What’s Happening This Time: The current outbreak is the first time that Ebola has rapidly spread to urban areas. With previous incidents of the virus, responders were able to contain the infection within small, rural populations by identifying modes of transmission, points of origin, and mitigating the damage. With large, closely packed populations, however, the virus spreads faster. It’s much harder to identify who has it, who’s given it to whom, and it’s difficult to stop people from leaving the area. The West African nations suffering from this outbreak also lack adequate medical facilities and personnel. Without isolation wards and advanced labs, the virus is extremely hard to contain. The infection of the physicians on the ground is a result of the sheer number of patients in their charge. They wore all the proper protective gear, but somewhere in the melee they came into direct contact with infectious fluid. Additionally, some traditional rural practices have accompanied recent transplants to the cities–it is customary in some of the cultures affected by the virus to wash a dead relative’s body by hand before the burial. This is obviously an issue when it comes to preventing disease transmission. To tackle the epidemic without losing the trust and cooperation of those being treated, it’s necessary to implement informed, culturally appropriate health care and education.

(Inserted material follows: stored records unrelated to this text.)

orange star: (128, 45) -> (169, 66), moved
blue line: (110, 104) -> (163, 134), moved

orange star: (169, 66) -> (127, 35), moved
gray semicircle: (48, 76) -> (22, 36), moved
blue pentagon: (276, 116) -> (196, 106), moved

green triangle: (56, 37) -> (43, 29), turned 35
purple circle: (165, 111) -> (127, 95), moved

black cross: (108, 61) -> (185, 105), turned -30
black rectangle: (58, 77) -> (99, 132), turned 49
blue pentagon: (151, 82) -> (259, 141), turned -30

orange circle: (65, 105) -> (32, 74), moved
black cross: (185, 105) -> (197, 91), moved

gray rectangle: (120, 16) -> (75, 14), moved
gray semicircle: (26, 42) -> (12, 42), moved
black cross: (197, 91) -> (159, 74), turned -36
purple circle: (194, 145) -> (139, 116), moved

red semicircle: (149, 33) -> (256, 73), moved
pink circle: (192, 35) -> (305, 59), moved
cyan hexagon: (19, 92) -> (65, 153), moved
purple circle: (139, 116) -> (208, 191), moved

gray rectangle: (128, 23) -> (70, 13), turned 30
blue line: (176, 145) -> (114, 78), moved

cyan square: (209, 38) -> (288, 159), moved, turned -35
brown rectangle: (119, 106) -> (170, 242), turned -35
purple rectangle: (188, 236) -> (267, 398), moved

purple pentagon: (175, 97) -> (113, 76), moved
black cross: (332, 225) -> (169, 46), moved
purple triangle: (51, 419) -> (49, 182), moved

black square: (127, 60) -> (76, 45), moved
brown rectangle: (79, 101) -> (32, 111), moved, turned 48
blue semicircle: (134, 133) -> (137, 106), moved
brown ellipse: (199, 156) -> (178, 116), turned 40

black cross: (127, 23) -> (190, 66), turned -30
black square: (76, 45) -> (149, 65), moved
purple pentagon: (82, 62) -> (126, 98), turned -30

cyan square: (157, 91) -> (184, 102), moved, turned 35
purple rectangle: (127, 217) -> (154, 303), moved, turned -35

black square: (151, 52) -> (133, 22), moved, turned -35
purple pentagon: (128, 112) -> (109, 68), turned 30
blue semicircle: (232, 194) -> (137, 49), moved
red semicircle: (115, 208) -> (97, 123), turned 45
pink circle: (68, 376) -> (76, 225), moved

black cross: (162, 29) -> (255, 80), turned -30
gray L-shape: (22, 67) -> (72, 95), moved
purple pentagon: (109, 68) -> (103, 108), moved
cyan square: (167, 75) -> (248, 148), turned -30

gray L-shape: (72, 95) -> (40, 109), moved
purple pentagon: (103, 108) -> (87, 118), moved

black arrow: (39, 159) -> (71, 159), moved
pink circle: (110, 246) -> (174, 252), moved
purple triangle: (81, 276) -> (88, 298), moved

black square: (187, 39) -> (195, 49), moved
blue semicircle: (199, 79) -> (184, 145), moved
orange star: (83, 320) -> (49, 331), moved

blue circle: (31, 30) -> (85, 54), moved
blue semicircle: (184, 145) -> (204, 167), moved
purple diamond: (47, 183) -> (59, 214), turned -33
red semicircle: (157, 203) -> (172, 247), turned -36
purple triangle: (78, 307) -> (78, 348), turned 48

David Quammen has written a fantastic book, Spillover, about the histories, cultural contexts, and life cycles of the world’s zoonotic diseases. His research makes a convincing case that the next human pandemic could be of zoonotic origin. Will it be Ebola? Probably not. In Q&A with National Geographic, W. Ian Lipkin, of the Mailman School of Public Health at Columbia University addresses the fear that Ebola will spread worldwide. He posits that with the health care systems available in high-income countries like the US and the UK, “it’s unlikely that we would have widespread disease as a result. We would be on top of it, and we would be able to contain it. Our health care system affords people access to gloves and gowns and personal protective equipment. I don’t think there’s reason for panic that we’re going to be hit with an outbreak of Ebola”. The classism and injustice of who gets proper care and aid in times like these is a hard issue to resolve, and stems from deep worldwide inequality of resources, education, and healthcare. All we can do is wait and see, stay updated on developments, and support WHO and Médecins Sans Frontières in their efforts to combat the spread of the disease.